My apologies for using the phrase "illusion of teleology in nature". It seems to have created confusion. Tabooing that use of the word "teleology", what I really meant was the illusion that living things were fashioned by some rational agent for some purpose of that agent. Tabooing your use of the word, on the other hand, in your phrase "the kind of teleology needed to make sense of rationality" leads elsewhere. I would taboo and translate that use to yield something like "To make sense of rationality in an agent, one needs to accept/assume/stipulate that the agent sometimes acts with a purpose in mind. We need to understand 'purpose', in that sense, to understand rationality."

Now if this is what you mean, then I agree with you. But I think I understand this kind of purpose, identifying it as the cognitive version of something like "being instrumental to survival and reproduction". That is, it is possible for an outside observer to point to behaviors or features of a virus that are instrumental to viral survival and reproduction. At the level of a bacterium, there are second-messenger chemicals that symbolize or represent situations that are instrumental to survival and reproduction. At the level of the nematode, there are neuron firings serving as symbols. At the level of a human the symbols can be vocalizations: "I'm horny; how about you?". I don't see anything transcendently new at any stage in this progression, nor in the developmental progression that I offered as a substitute.
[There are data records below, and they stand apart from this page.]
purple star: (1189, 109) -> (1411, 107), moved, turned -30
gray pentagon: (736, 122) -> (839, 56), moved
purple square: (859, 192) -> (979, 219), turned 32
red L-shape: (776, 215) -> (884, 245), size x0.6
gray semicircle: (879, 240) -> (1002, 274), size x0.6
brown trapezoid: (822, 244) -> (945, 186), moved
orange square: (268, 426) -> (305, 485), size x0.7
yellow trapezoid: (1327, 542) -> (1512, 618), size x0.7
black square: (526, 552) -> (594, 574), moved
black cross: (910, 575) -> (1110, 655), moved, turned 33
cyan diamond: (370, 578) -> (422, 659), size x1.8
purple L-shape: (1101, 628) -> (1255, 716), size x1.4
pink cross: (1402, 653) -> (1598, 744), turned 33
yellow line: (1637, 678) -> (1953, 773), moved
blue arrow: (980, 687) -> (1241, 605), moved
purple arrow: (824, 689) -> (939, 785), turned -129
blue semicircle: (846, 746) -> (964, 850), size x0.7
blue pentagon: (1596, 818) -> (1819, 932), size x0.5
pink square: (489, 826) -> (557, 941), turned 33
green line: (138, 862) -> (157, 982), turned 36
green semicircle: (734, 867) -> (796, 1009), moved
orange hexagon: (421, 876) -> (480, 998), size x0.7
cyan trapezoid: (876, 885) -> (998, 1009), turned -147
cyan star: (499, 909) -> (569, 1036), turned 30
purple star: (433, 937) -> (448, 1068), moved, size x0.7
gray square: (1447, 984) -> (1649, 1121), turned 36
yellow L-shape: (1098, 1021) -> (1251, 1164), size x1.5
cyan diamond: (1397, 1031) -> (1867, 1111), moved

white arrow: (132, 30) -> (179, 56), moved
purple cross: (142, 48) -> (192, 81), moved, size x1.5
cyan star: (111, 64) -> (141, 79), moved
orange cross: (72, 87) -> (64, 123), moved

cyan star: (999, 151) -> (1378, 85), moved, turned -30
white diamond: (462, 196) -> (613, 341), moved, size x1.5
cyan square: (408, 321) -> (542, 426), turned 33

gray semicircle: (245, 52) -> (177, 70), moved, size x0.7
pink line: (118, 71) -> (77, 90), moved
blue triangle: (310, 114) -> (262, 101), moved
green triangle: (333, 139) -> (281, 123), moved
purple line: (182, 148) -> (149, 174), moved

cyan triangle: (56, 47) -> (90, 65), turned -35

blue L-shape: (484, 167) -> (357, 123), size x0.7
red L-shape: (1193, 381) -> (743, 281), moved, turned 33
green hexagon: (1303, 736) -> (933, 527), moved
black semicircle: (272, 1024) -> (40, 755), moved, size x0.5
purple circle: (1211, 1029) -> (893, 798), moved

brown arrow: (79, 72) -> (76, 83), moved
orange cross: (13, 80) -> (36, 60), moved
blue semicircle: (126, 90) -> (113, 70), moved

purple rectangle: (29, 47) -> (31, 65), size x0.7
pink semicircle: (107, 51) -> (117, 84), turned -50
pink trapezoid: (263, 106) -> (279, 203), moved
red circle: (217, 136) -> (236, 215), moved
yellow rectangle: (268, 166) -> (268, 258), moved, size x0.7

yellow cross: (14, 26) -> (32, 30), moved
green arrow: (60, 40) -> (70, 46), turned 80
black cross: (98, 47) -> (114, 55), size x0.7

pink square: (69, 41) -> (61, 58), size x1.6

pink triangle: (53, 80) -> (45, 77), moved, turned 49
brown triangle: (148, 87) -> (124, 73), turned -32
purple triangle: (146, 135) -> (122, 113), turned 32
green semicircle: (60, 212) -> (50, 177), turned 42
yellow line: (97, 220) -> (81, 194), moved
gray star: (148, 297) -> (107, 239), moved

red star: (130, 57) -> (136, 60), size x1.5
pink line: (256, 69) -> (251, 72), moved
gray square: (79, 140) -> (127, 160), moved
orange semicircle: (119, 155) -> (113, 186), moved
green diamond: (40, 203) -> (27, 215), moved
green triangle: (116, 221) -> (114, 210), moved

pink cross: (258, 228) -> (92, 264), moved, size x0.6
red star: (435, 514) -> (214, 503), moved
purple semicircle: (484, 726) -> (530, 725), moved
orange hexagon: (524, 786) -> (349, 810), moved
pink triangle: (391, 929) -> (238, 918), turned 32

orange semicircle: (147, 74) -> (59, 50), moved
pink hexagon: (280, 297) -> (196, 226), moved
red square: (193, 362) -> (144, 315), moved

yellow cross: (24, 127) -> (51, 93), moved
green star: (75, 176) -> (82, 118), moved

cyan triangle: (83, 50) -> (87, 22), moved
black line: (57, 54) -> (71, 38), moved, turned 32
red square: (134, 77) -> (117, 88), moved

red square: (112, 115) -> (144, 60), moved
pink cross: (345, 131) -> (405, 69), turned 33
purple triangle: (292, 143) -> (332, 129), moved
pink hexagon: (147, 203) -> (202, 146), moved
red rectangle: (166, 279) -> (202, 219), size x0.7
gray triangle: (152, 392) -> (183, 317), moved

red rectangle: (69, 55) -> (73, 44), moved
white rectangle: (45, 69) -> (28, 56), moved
In case I'm giving the wrong impression, I don't mean to be implying that people are bound by norms in virtue of possessing some special aura or other spookiness. I'm not giving a theory of the nature of norms - that's just too hard. All I'm saying for the moment is that if you stick to purely natural science, you won't find a place for them.

Let me try putting that in different words: "Norms are in the eye of the beholder. Natural science tries to be objective - to avoid observer effects. But that is not possible when studying rationality. It requires a different, non-reductionist and observer dependent way of looking at the subject matter." If that is what you are saying, I may come close to agreeing with you. But somehow, I don't think that is what you are saying.